Comparison of different feature extraction methods. A-B The performance of 40 handcrafted feature descriptors was evaluated based on accuracy (ACC) and Matthews correlation coefficient (MCC) (Additional file 1: Table S3).** C** Structural features of peptides were extracted and used to construct predictive models with five different machine learning algorithms. Model performance was comprehensively assessed using metrics such as sensitivity, specificity, accuracy, and MCC (Additional file 1: Table S4).** D** High-dimensional features were extracted using the ESM-1b model (650 million parameters), which captures evolutionary information, structural properties, and contextual semantics from peptide sequences. These features were then used for model construction and performance evaluation (Additional file 1: Table S4)

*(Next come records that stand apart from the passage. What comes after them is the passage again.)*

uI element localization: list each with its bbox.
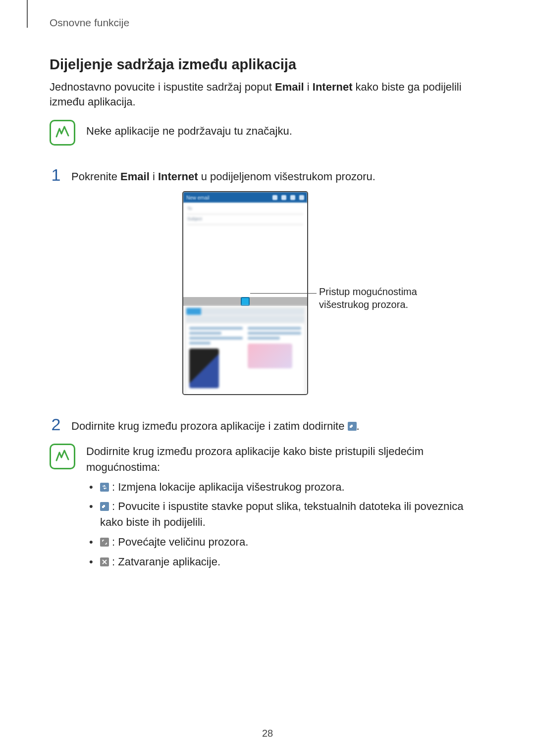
close-icon xyxy=(290,195,295,200)
note-icon xyxy=(50,444,75,469)
more-icon xyxy=(281,195,286,200)
option-swap: : Izmjena lokacije aplikacija višestruko… xyxy=(86,479,485,495)
intro-bold-1: Email xyxy=(275,81,304,93)
note-icon xyxy=(50,120,75,146)
step1-post: u podijeljenom višestrukom prozoru. xyxy=(198,170,375,183)
callout-leader xyxy=(250,293,317,294)
options-body: Dodirnite krug između prozora aplikacije… xyxy=(86,444,485,574)
close-icon xyxy=(100,557,109,566)
intro-bold-2: Internet xyxy=(313,81,353,93)
intro-pre: Jednostavno povucite i ispustite sadržaj… xyxy=(50,81,275,93)
option-close: : Zatvaranje aplikacije. xyxy=(86,554,485,570)
note-text: Neke aplikacije ne podržavaju tu značajk… xyxy=(86,120,292,139)
intro-mid: i xyxy=(304,81,313,93)
titlebar-icons xyxy=(272,195,304,200)
web-image-placeholder xyxy=(248,344,292,368)
step2-text: Dodirnite krug između prozora aplikacije… xyxy=(71,420,348,432)
browser-urlbar xyxy=(186,316,304,323)
subject-field: Subject xyxy=(187,216,303,221)
margin-rule xyxy=(27,0,28,28)
options-note: Dodirnite krug između prozora aplikacije… xyxy=(50,444,485,574)
page-number: 28 xyxy=(0,728,535,739)
step1-mid: i xyxy=(150,170,158,183)
attach-icon xyxy=(272,195,277,200)
options-list: : Izmjena lokacije aplikacija višestruko… xyxy=(86,479,485,570)
step1-b1: Email xyxy=(120,170,150,183)
option-maximize: : Povećajte veličinu prozora. xyxy=(86,534,485,550)
option-move-text: : Povucite i ispustite stavke poput slik… xyxy=(100,500,463,528)
to-field: To xyxy=(187,206,303,211)
maximize-icon xyxy=(100,538,109,547)
option-swap-text: : Izmjena lokacije aplikacija višestruko… xyxy=(109,481,345,493)
step-2-text: Dodirnite krug između prozora aplikacije… xyxy=(71,416,360,434)
email-pane: To Subject xyxy=(183,203,307,297)
swap-icon xyxy=(100,483,109,492)
step1-b2: Internet xyxy=(158,170,198,183)
email-title: New email xyxy=(186,195,210,201)
step1-pre: Pokrenite xyxy=(71,170,120,183)
phone-titlebar: New email xyxy=(183,192,307,203)
send-icon xyxy=(299,195,304,200)
step-2: 2 Dodirnite krug između prozora aplikaci… xyxy=(50,416,485,434)
option-close-text: : Zatvaranje aplikacije. xyxy=(109,555,220,568)
intro-paragraph: Jednostavno povucite i ispustite sadržaj… xyxy=(50,80,485,109)
web-image-placeholder xyxy=(189,349,219,388)
callout-text: Pristup mogućnostima višestrukog prozora… xyxy=(319,285,448,311)
option-move: : Povucite i ispustite stavke poput slik… xyxy=(86,499,485,530)
browser-content xyxy=(186,324,304,395)
multiwindow-divider xyxy=(183,297,307,306)
option-max-text: : Povećajte veličinu prozora. xyxy=(109,536,248,548)
move-icon xyxy=(348,422,357,431)
running-header: Osnovne funkcije xyxy=(50,17,485,29)
step-1: 1 Pokrenite Email i Internet u podijelje… xyxy=(50,166,485,184)
step-1-number: 1 xyxy=(50,166,62,183)
step2-period: . xyxy=(357,420,360,432)
section-title: Dijeljenje sadržaja između aplikacija xyxy=(50,56,485,73)
options-intro: Dodirnite krug između prozora aplikacije… xyxy=(86,444,485,475)
step-2-number: 2 xyxy=(50,416,62,433)
note-block: Neke aplikacije ne podržavaju tu značajk… xyxy=(50,120,485,146)
browser-tabbar xyxy=(186,308,304,315)
figure: New email To Subject xyxy=(50,191,485,404)
browser-pane xyxy=(183,306,307,395)
multiwindow-handle-icon xyxy=(241,297,250,306)
move-icon xyxy=(100,502,109,511)
step-1-text: Pokrenite Email i Internet u podijeljeno… xyxy=(71,166,375,184)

Comparative analysis of structure-based feature descriptors using different classifiers

In this study, we employed seven structure-based feature extraction methods including RSA, ASA, Q3, Q8, phi, psi, and disorder, to capture the structural features of peptides [26,27,28,29]. These features collectively provide a comprehensive assessment of peptide conformation, secondary structure, and residue-level interactions. The extracted structural information was subsequently used for predictive model construction. During data preprocessing, the structural features of each peptide were integrated into a 16-dimensional vector representing a single peptide sequence. Five classical machine learning algorithms were then applied to construct prediction models, including Support Vector Machine (SVM) [30], Random Forest (RF) [31], Logistic Regression (LR) [32], Multi-Layer Perceptron (MLP) [33], and XGBoost [34]. As shown by the experimental results (Fig. 3C), the XGBoost model outperformed the others in terms of Matthews correlation coefficient (MCC), achieving the highest value of 0.838, while the MLP model yielded the lowest MCC of 0.564. Interestingly, the LR model achieved the highest accuracy of 0.895, surpassing XGBoost (0.868), MLP (0.705), RF (0.858), and SVM (0.716). However, considering other key performance indicators such as specificity and sensitivity, the XGBoost model demonstrated more balanced and superior overall performance compared to LR model. It is important to note that some anti-aging peptides in our dataset consisted of fewer than 10 amino acids, which hindered accurate prediction of their three-dimensional structures and, consequently, compromised the reliability of the derived structural features [28]. To maintain data quality, we excluded these unreliable structural samples and proceeded with model training using only the remaining high-confidence data. This decision introduced several limitations, including 1) the reduced dataset increased the risk of model overfitting; 2) the structural features, derived from a partial dataset, could not be aligned with the full set of sequence-based features; and, more critically, 3) the performance of the structure-based models was consistently and significantly inferior to those based on sequence features across all evaluation metrics. Therefore, in subsequent analysis, we discontinued the exploration of structure-based features and focused exclusively on models constructed from sequence-derived features.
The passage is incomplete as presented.